Many Americans today celebrate the ideal of “freedom”. But at the same time, ICE pursues a massive purge of people proponents call “illegal immigrants” (which has at times included legal immigrants, legal permanent residents, and even United States citizens). At the same time, the executive branch pushes past more and more limits explicitly required by the Constitution. At the same time, the public is told we should comply with any request by any group of aggressive, non-uniformed men (and, meanwhile, ICE just got a major boost to its funding equivalent to many national militaries while the poorest Americans face the loss of their health coverage and food stamps). And at the same time, the Trump Department of Education withholds billions in Congressionally-mandated funds from public schools.
We have never lived up to our ideals fully (and in many circumstances, we have done well to even live up to them partly). And those ideals have often been used more to persuade people with little stake in the status quo to support it anyway. But those ideals are nonetheless worth struggling for.
So in that spirit, at least, happy Fourth of July.
Note (July 4, 2024): This piece was originally published July 4, 2023. During the ensuing year, SC Superintendent of Education Ellen Weaver has declared war on school librarians, quoting Frederick Douglass in a speech remarks justifying book banning— in a state where most book challengers have targeted books about race and LGBTQ+ issues. Her department has intentionally made it much harder for students to take AP African American Studies, and passed perhaps the most sweeping book ban policy in the country— even over the objections of many conservative legislators who support some form of censorship policy. Across the country, similar battles are playing out.
In his 1852 address, Frederick Douglass reminded his audience,
On the 2nd of July, 1776, the old Continental Congress, to the dismay of the lovers of ease, and the worshipers of property, clothed that dreadful idea with all the authority of national sanction…
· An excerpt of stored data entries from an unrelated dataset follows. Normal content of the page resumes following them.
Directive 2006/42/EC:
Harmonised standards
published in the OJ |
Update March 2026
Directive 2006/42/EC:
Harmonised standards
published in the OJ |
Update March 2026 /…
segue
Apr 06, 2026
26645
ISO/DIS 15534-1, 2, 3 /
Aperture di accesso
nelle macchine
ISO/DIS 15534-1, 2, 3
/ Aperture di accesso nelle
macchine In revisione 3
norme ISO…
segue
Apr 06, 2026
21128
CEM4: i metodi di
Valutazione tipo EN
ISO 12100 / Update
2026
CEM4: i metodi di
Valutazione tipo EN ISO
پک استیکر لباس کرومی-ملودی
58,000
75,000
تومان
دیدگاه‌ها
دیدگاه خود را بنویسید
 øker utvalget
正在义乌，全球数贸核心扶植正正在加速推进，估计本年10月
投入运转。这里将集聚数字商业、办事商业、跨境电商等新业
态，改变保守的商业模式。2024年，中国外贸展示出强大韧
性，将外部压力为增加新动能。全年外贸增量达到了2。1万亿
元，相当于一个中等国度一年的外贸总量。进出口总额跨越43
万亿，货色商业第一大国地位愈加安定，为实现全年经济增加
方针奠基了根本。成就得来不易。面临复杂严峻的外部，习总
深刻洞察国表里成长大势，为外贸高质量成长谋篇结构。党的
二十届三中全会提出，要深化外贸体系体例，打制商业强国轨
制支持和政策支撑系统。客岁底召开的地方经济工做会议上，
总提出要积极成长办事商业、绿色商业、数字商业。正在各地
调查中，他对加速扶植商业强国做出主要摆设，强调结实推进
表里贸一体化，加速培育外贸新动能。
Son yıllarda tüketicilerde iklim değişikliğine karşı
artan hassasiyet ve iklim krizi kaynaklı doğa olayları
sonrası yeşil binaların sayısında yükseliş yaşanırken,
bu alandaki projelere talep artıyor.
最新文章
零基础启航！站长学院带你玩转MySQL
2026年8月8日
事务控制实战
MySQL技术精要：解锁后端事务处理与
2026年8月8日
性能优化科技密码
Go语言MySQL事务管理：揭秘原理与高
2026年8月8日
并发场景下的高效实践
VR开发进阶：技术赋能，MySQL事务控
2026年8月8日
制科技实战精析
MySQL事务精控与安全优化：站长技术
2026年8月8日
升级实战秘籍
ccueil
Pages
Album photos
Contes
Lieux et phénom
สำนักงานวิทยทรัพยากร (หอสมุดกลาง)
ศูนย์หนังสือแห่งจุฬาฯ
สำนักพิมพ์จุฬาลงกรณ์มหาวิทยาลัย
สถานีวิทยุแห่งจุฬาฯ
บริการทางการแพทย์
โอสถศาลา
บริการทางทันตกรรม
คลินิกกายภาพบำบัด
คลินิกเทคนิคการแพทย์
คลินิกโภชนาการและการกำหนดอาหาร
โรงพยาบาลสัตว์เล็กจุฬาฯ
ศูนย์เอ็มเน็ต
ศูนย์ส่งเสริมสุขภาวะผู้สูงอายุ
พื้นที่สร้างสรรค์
What, to the American slave, is your 4th of July? I answer; a day that reveals to him, more than all other days in the year, the gross injustice and cruelty to which he is the constant victim. To him, your celebration is a sham; your boasted liberty, an unholy license; your national greatness, swelling vanity; your sounds of rejoicing are empty and heartless; your denunciation of tyrants, brass fronted impudence; your shouts of liberty and equality, hollow mockery; your prayers and hymns, your sermons and thanksgivings, with all your religious parade and solemnity, are, to Him, mere bombast, fraud, deception, impiety, and hypocrisy-a thin veil to cover up crimes which would disgrace a nation of savages. There is not a nation on the earth guilty of practices more shocking and bloody than are the people of the United States, at this very hour.
-Frederick Douglass, “What, to the Slave, is the Fourth of July?” (1852)
That speech, entitled “The Meaning of July Fourth for the Negro,” or “What, to the Slave, is the Fourth of July?” was made to an audience of mostly white abolitionists. It was a friendly audience, but it wouldn’t be fair to call it a friendly speech, because Douglass’ subject was the ongoing evil and hypocrisy of a country celebrating its national independence while it held human beings in arguably the cruelest form of chattel slavery in recorded human history:
The rich inheritance of justice, liberty, prosperity and independence, bequeathed by your fathers, is shared by you, not by me. The sunlight that brought light and healing to you, has brought stripes and death to me. This Fourth July is yours, not mine. You may rejoice, I must mourn. To drag a man in fetters into the grand illuminated temple of liberty, and call upon him to join you in joyous anthems, were inhuman mockery and sacrilegious irony…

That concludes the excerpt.